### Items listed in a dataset
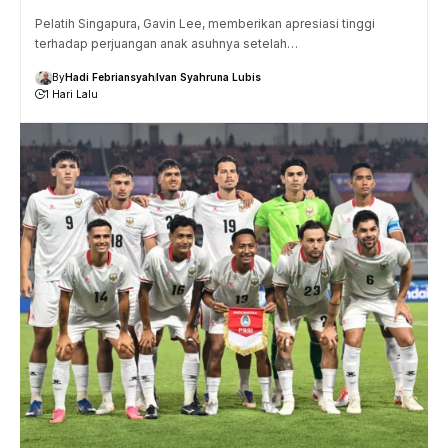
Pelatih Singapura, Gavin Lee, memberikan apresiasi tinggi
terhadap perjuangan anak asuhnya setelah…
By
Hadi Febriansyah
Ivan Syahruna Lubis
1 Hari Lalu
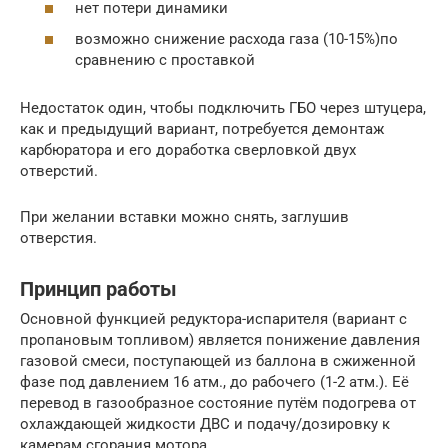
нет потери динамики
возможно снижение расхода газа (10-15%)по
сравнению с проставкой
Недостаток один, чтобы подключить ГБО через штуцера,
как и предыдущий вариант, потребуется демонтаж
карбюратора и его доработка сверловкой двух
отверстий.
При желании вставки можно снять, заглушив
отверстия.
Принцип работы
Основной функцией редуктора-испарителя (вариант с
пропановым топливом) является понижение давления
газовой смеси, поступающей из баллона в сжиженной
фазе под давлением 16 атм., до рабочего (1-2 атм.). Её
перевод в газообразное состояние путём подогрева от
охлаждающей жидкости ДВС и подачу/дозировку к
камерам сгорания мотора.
--
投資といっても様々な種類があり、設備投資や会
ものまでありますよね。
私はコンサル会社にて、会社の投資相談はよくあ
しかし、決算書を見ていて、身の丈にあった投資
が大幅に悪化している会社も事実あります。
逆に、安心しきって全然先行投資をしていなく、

### GOAL OF THE EXERCISE
Only the count is needed: the number of lines in the data that include the word "вариант".

### ANSWER
2